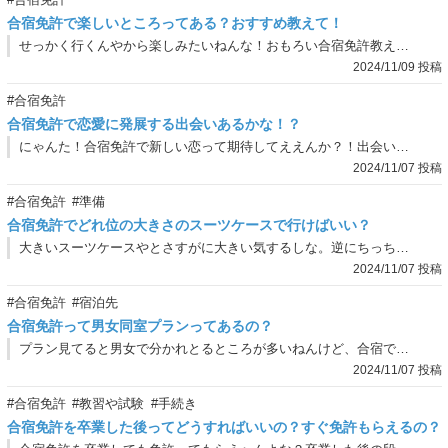
合宿免許で楽しいところってある？おすすめ教えて！
せっかく行くんやから楽しみたいねんな！おもろい合宿免許教えてや！
2024/11/09 投稿
#合宿免許
合宿免許で恋愛に発展する出会いあるかな！？
にゃんた！合宿免許で新しい恋って期待してええんか？！出会いあるやろか！？彼女できるかな！？
2024/11/07 投稿
#合宿免許
#準備
合宿免許でどれ位の大きさのスーツケースで行けばいい？
大きいスーツケースやとさすがに大きい気するしな。逆にちっちゃいやつやと足りひん気すんねん…。どん位のスーツケースがええんやろか？
2024/11/07 投稿
#合宿免許
#宿泊先
合宿免許って男女同室プランってあるの？
プラン見てると男女で分かれとるところが多いねんけど、合宿で男女同室プランってあんの？なんかあったらあかん気もすんねんけど、友達がそんなん言ってた気してな…。
2024/11/07 投稿
#合宿免許
#教習や試験
#手続き
合宿免許を卒業した後ってどうすればいいの？すぐ免許もらえるの？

****************************************

[Your goal]: Pictures are to be dropped; every line of the records is to be returned unchanged.

[Response to this task]:
合宿免許で楽しいところってある？おすすめ教えて！
せっかく行くんやから楽しみたいねんな！おもろい合宿免許教えてや！
2024/11/09 投稿
#合宿免許
合宿免許で恋愛に発展する出会いあるかな！？
にゃんた！合宿免許で新しい恋って期待してええんか？！出会いあるやろか！？彼女できるかな！？
2024/11/07 投稿
#合宿免許
#準備
合宿免許でどれ位の大きさのスーツケースで行けばいい？
大きいスーツケースやとさすがに大きい気するしな。逆にちっちゃいやつやと足りひん気すんねん…。どん位のスーツケースがええんやろか？
2024/11/07 投稿
#合宿免許
#宿泊先
合宿免許って男女同室プランってあるの？
プラン見てると男女で分かれとるところが多いねんけど、合宿で男女同室プランってあんの？なんかあったらあかん気もすんねんけど、友達がそんなん言ってた気してな…。
2024/11/07 投稿
#合宿免許
#教習や試験
#手続き
合宿免許を卒業した後ってどうすればいいの？すぐ免許もらえるの？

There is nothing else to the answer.